A rarely used strategy is the combined use of a TCA or trazodone
and an MAOI (474, 475). The combination
of a TCA and an MAOI has been used for more than three decades for
treatment of some of the most treatment-resistant depressive disorders;
however, the risk of drug-drug interactions necessitates careful
monitoring (119). Of particular concern with these
combinations is the serotonin syndrome, characterized by delirium,
hyperthermia, hyperreflexia, myoclonus, and, rarely, death (see
Section II.B.2.b.5.b). Use of an MAOI in combination with a TCA
and related antidepressants should probably not be considered until
other pharmacological strategies for patients with treatment-resistant
illness have been exhausted; psychiatrists and patients choosing
to use the combination of an MAOI and a TCA should be well acquainted
with the potential hazards and carefully weigh the relative risks
and benefits of such a strategy.
Vagus nerve stimulation was approved for use in patients whose
symptoms have not responded to at least four adequate trials of
antidepressant medications and/or ECT. Acute benefits were
not observed in the sham-controlled portion of the VNS trial (282).
When compared with a parallel treatment-as-usual arm, the long-term
(1–2 year) open-label extension showed small (476, 477)
but persistent (478) improvements in symptoms with
VNS that could be clinically significant for some patients. Other
open-label studies have also shown some benefit when VNS is used
simultaneously with pharmacotherapy (479–481).

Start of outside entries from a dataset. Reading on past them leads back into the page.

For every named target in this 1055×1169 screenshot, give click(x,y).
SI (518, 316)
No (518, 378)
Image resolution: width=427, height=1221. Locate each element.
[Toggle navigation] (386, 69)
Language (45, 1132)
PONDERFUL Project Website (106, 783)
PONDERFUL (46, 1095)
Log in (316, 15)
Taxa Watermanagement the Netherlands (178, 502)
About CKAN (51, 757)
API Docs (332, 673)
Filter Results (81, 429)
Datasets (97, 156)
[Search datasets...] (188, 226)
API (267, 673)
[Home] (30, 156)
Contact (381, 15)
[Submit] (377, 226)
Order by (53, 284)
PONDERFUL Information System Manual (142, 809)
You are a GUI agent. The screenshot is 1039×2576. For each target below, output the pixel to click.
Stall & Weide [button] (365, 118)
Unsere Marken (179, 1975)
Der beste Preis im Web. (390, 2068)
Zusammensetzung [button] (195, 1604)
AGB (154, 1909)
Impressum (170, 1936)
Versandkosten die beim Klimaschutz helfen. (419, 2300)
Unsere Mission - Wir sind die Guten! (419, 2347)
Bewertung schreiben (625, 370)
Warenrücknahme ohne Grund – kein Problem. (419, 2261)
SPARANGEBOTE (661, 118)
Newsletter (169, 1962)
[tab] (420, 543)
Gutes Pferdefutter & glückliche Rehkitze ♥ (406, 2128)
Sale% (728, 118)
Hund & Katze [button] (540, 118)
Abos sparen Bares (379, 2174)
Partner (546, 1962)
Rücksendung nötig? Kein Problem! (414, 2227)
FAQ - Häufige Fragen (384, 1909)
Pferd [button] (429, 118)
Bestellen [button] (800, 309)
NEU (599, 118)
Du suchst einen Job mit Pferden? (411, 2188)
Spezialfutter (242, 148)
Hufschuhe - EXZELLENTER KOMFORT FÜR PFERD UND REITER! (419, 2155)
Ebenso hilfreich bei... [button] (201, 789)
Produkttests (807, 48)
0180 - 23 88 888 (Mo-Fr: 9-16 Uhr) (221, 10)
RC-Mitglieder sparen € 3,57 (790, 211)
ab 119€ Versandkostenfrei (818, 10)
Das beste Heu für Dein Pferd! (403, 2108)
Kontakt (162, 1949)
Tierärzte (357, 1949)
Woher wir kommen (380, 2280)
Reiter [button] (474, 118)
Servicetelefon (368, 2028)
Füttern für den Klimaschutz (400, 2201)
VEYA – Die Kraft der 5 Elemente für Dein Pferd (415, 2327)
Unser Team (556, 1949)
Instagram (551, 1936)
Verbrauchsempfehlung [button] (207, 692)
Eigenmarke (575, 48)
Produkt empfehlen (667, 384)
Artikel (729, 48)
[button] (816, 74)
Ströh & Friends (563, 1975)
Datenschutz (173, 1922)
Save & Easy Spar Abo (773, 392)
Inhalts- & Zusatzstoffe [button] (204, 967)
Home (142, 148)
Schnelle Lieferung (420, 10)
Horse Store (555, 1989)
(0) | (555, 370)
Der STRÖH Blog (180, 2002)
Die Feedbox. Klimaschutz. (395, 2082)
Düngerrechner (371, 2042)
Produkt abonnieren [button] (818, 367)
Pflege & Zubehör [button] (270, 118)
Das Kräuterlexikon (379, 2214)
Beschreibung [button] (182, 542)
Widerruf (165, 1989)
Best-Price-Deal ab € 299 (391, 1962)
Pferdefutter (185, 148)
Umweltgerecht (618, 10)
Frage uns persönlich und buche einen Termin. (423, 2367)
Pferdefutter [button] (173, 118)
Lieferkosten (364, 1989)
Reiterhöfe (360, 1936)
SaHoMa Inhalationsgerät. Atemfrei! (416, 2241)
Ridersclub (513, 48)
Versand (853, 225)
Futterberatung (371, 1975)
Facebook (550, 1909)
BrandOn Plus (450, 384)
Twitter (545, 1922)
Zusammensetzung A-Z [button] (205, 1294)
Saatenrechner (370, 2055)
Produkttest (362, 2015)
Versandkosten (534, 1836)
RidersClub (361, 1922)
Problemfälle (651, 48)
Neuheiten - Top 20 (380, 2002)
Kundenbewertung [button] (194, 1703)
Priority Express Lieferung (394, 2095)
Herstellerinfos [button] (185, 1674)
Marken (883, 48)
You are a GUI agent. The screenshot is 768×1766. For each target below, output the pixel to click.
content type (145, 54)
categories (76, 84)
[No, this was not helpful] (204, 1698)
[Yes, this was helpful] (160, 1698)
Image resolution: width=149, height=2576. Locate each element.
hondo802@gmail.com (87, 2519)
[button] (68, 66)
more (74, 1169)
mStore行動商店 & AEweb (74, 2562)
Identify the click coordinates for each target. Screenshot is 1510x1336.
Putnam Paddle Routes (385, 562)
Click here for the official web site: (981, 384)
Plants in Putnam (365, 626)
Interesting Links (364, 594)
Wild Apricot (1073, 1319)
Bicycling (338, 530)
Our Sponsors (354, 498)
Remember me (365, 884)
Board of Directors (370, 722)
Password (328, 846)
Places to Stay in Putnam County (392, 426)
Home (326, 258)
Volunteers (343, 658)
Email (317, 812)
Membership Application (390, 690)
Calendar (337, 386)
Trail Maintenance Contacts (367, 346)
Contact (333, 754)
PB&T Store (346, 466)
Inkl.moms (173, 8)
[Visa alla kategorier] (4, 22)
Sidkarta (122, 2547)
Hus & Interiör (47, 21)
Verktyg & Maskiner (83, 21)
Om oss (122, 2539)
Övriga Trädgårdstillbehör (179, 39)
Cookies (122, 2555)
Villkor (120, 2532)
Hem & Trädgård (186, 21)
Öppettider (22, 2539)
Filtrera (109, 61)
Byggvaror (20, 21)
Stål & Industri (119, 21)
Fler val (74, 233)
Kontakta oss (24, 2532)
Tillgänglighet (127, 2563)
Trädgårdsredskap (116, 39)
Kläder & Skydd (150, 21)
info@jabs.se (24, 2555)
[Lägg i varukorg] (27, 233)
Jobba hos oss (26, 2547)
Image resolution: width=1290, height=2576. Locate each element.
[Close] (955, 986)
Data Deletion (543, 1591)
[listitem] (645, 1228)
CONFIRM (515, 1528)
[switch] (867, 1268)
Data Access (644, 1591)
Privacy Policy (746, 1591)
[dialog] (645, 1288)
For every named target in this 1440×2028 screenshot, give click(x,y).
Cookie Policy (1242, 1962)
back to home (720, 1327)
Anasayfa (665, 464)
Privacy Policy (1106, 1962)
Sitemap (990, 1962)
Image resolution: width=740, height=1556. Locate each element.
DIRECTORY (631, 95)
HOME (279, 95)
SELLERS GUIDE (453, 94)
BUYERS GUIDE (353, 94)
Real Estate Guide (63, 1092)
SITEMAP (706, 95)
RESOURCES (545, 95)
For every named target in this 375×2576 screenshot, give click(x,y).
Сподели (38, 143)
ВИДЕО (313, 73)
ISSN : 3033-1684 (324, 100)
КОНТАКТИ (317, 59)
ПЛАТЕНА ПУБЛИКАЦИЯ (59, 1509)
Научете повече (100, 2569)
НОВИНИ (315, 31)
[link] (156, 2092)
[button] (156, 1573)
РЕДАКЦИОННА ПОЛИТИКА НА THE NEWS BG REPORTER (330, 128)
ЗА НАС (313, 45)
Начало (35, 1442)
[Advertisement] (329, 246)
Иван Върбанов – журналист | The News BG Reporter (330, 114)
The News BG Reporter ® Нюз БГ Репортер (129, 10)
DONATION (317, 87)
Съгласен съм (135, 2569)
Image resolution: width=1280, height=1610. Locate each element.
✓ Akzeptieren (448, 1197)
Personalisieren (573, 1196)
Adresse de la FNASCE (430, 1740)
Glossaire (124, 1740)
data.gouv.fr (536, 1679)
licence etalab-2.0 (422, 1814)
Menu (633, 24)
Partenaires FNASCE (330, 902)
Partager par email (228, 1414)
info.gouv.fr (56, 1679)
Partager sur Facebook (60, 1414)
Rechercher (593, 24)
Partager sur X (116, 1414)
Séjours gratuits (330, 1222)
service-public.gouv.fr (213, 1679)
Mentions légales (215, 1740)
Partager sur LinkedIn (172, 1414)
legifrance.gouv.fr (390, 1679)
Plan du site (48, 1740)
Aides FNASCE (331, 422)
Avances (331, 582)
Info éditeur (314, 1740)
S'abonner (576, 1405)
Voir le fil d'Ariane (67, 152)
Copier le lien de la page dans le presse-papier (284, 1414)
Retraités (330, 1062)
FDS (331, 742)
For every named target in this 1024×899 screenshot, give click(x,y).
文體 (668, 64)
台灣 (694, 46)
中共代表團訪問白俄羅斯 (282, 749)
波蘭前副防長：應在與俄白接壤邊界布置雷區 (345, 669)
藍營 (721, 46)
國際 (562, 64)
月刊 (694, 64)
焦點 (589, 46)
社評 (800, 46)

As with any surgical device implantation, there is a small risk
of postsurgical infection (482). A majority of individuals experience
hoarseness or voice alteration during stimulation, and coughing,
dyspnea, and neck discomfort are common (281, 481)
but generally are tolerable to patients (282, 479). Patients
also need to be informed of the implications of having an implanted
VNS device for future medical care (482). For example,
with a VNS device in place, brain MRI requires the use of a special
send-receive coil. The VNS device may affect the operation of other
implanted devices such as cardiac pacemakers or defibrillators and
other procedures such as diathermy, and whole body or radiofrequency
receive-only MRI are contraindicated. VNS is also contraindicated
in the presence of bilateral or left cervical vagotomy.
Relative to other antidepressive treatments, the role of VNS
remains a subject of debate. However, it could be considered as
an option for patients with substantial symptoms that have not responded
to repeated trials of antidepressant treatment.